Сейчас у Ирины любовь с молдаванином, устанавливавшим ей пластиковые окна. Молдаванин с забавной фамилией Заец отремонтировал ей всю квартирку и наладил быт, но привел домой лайку-хаски. Ирина собак не любит, тем более, квартира у нее маленькая, двухкомнатный «хрущ» на окраине. Хаски необходимы свежий воздух и прохлада, поэтому Заец устроил ей на балконе импровизированный вольер. В любви наметилась трещина.
— А вообще, — неожиданно перескакивает на другую тему Ирина, — вам надо практиковать капалабхати.
— Капа — что? — переспрашиваю я.
— Сияющее дыхание черепа! Специальное дыхание такое. Один длинный и долгий вдох надо выдыхать толчком, чтобы низ живота был задействован.
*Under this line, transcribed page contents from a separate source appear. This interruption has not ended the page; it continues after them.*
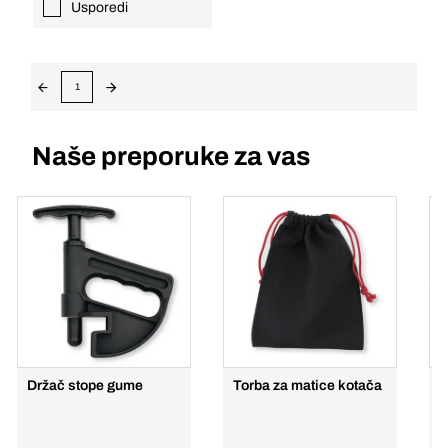
Usporedi
1
Naše preporuke za vas
Držač stope gume
Torba za matice kotača
m
p
p
ž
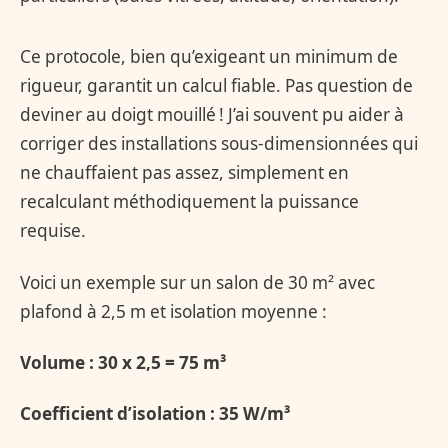
Ce protocole, bien qu’exigeant un minimum de
rigueur, garantit un calcul fiable. Pas question de
deviner au doigt mouillé ! J’ai souvent pu aider à
corriger des installations sous-dimensionnées qui
ne chauffaient pas assez, simplement en
recalculant méthodiquement la puissance
requise.
Voici un exemple sur un salon de 30 m² avec
plafond à 2,5 m et isolation moyenne :
Volume : 30 x 2,5 = 75 m³
Coefficient d’isolation : 35 W/m³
Мозги прочищаются! Настроение супер! Заряжаешься на целый день. Заодно и подберете жир на талии. А то ишь нарастили себе спасательный круг.
Опять Ирка переходит на личности. Ольга сердится.
— У тебя, я вижу, череп уже просвечивает! — довольно грубо намекает она на новый Иркин имидж. — Мой Коля любит меня такой, какая я есть. Яблоко, груша, — для него я самая лучшая. Чушь какую-то несешь. А собаку ты, Ирка, полюби. Если любишь этого своего зайца молдавского, и собаку его надо любить.
У Ольги в речи — сплошное слово «любовь» и «любить» со всеми возможными производными.
— Ну уж это мы еще посмотрим! — ершится Ирина.
Она выходит «поправить чулочек» — так говорит нам, — и мы с Ольгой смеемся. Все-таки Ирка классная. Веселая и яркая.
— А жалко ее, — вдруг говорит Ольга. — Детей нет, а в чем еще наше женское счастье? Только в детях и любви. А у нее все череп какой-то сияющий… Я не поняла, что она там про яблоки и груши говорила?
Я объясняю Ольге про три типа женских фигур. «Яблоко» с большой грудью и животиком. «Груша», у которой весь объем во «вторых девяноста». И «песочные часы» — мечта любой женщины, с тонкой талией, как у Одри Хепберн…
— Классификации эти дурацкие, — выносит вердикт Оля. — Вот мой Коля…
Знаю, знаю. Любит такой, какая есть.
Ирка возвращается — подкрасила губы, глаза блестят.
— Девчонки, а давайте сфоткаемся вместе на память, — предлагает она.
И тут же зовет официанта:
— Любезнейший! Сфотографируй нас, пожалуйста, — и протягивает смартфон.
Мы улыбаемся в объектив. Три подруги, чеховские три сестры, три рафаэлевские грации.
— Внимание — два яблока и груша, — шуткую я. — Олечка — белый налив, я мелкая китайка, Иринка дюшес.
Ровесницы, подружки. Нас связывают не только эти редкие встречи. Мы объединены общим прошлым: студенческими поездками на картошку, первыми влюбленностями, горнилом лихих девяностых. Вы помните меня в джинсах-варенках, увешанную тяжелыми цепочками, с идиотской прической «Аврора» и глазами, густо обведенными черным карандашом. Даже если я превращусь из «яблока» в «арбуз», вы все равно будете знать, что когда-то я весила сорок шесть килограммов и ходила на двенадцатисантиметровых каблуках.
И роднее вас никого нет. Домашняя Ольга, необузданная Ирина. Я навсегда с вами. Два яблока и груша.